_Aim of the exercise:_ Every line containing "Terms" should be identified and copied from the data below.

_Collected data:_
Start of Block
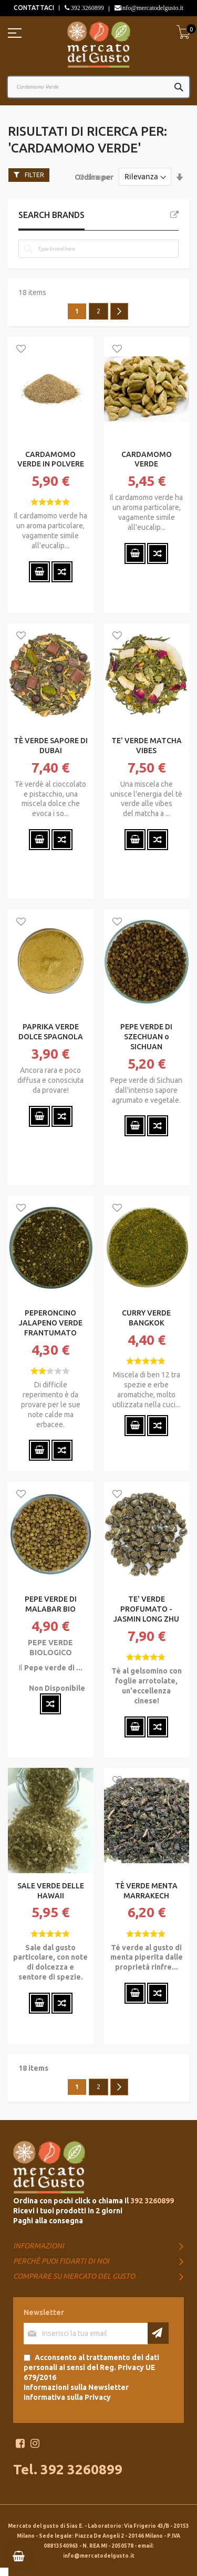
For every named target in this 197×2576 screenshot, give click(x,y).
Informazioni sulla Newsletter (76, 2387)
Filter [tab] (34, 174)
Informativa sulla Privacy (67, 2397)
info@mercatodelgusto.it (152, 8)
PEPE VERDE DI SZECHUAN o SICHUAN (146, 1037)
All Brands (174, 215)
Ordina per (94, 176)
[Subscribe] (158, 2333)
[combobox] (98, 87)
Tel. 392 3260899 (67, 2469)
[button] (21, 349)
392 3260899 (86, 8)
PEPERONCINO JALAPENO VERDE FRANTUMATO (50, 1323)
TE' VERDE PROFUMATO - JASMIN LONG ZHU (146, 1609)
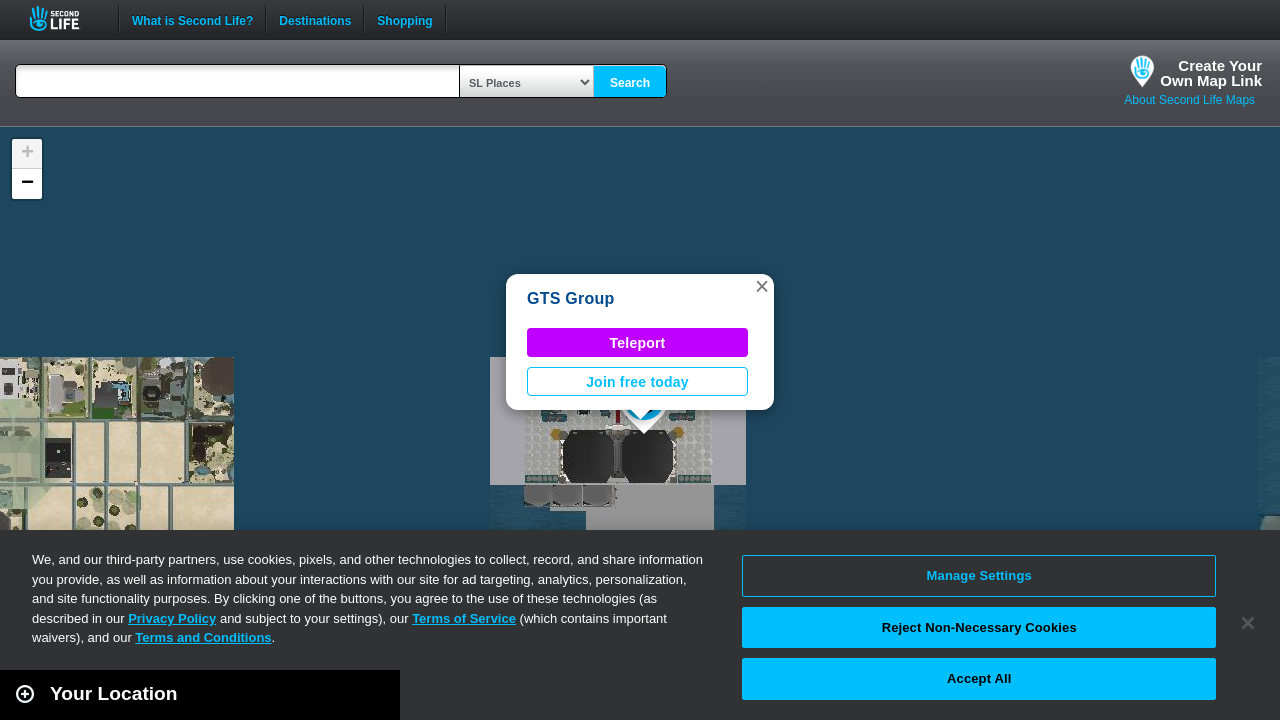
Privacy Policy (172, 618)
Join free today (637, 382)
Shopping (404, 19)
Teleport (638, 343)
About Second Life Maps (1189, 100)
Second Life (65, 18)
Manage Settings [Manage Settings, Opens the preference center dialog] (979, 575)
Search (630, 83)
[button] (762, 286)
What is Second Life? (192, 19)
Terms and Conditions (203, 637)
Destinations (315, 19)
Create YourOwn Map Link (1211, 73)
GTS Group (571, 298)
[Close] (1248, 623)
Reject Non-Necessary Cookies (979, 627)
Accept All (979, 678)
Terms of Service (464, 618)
End of Block
_Result:_
Terms and Conditions (203, 637)
Terms of Service (464, 618)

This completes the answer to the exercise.